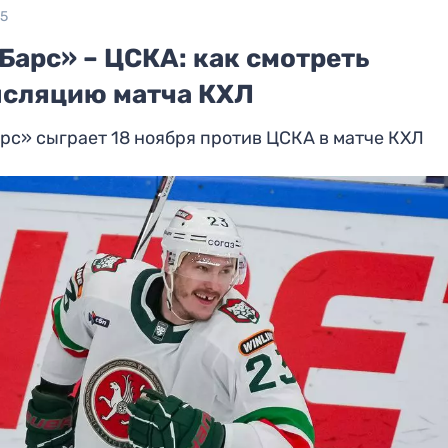
25
Барс» – ЦСКА: как смотреть
нсляцию матча КХЛ
рс» сыграет 18 ноября против ЦСКА в матче КХЛ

(Task goal): Only the lines from the one containing "нсляцию матча КХЛ" through the end of the listing should be copied, and they should be copied exactly.

(The answer):
нсляцию матча КХЛ
рс» сыграет 18 ноября против ЦСКА в матче КХЛ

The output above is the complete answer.